Sudeley Castle is a beautiful castle in Gloucestershire, once the marital home of Lady Eleanor Talbot (Boteler) and once owned by Richard III, who built the banqueting hall, although most famed for being the burial place of Henry VIII’s last wife, Katherine Parr.
So great are the attractions of the castle that many visitors miss out on the attractive nearby village of Winchombe and the interesting church of St James, which has many connections with the Boteler family.
The original church on the site was raised in Saxon times; later, there was a 12th century building raised on the site, but by the 15th c it had grown ruinous. It was completely rebuilt in 1452-62 by Ralph Boteler, Lord Sudeley, the local Abbot, two churchwardens and the Town Bailiff. Ralph Boteler’s ancestors were buried in the earlier church’s ruins so he was eager to build a chantry chapel for them, and for the use of his family.
At the time the church was rebuilt, the area in which is stands looked very different to today. It stood in the shadow of a large monastic building–Winchcombe Abbey, which was completely destroyed in the Reformation. Not one stone of the Abbey remains visible today above ground, although several stone coffins from the abbey now lie in the present church and one of the doors bears the initials of the last Abbot.
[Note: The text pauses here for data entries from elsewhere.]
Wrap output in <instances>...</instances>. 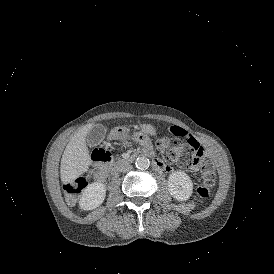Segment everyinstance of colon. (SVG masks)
Segmentation results:
<instances>
[{
  "instance_id": "obj_1",
  "label": "colon",
  "mask_w": 274,
  "mask_h": 274,
  "mask_svg": "<svg viewBox=\"0 0 274 274\" xmlns=\"http://www.w3.org/2000/svg\"><path fill=\"white\" fill-rule=\"evenodd\" d=\"M145 136L144 131H137L135 133L137 140H144ZM131 140L133 141L134 139L132 138ZM157 146L163 159L174 162L179 168H190V163L193 160L192 154H194L195 149L192 148L189 141H183L178 137H165L159 140ZM198 171L202 181L196 186V193L201 198H209L215 186V166L211 161H204L201 163ZM89 183V175H80L79 179L65 184L63 191L67 204L70 206L74 205L77 200L76 196Z\"/></svg>"
}]
</instances>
The church is locally famous for the large numbers of unique grotesques set around the roofline. They are extremely large and humorous and are thought to represent those connection with the 15th c rebuild, including a moustached, widely grinning Ralph Boteler and his wife first Elizabeth (his second wife, Alice Deincourt, it might be noted, was Francis Lovell’s grandmother via her first marriage) The guard the porch, with its centrepiece of a winged angel holding a shield bearing the Boteler coatof arms. Ralph and Elizabeth’s only son Thomas Boteler, the first husband of Eleanor Talbot, is also thought to be reprented on St Peter’s. Thomas, holding an expensive short sword, is on the northern side of the building, gazing rather fiercely out in the direction of the castle. Sir Ralph’s image may appear a second time above the now-vanished vestry at the eastern end of the building; here, he wears a baron’s cap and carries a Sword of State. (Ralph was Henry VI’s standard-bearer.) These carvings are not the most famous of the grotesques, however–that honour goes to the Town Bailiff, who is wearing an extraordinary hate and pullin a face–he is said to be the inspiration for the illustrations of Lewis Carroll’s Mad Hatter! Other figures include men with dogs who may be the churchwardens, a man with a fiddle, a singer, a labourer, and a Master Mason, who may be Robert Janyns, who was the architecht of Merton College in Oxford.
The interior is worth a visit too–the Lady Chapel was once the Chapel of St Nicholas and was the Boteler family chantry. No tombs now remain unfortunately, but on the other side of the church there is a truncated chancel screen which is 15th c. There is also a glass seraphim from arond 1450 in one of the windows, and behind a curtain, the church’s treasure–an altar cloth made of vestment orphrey between 1460-70. The colours still remain vibrant and the images clear even today.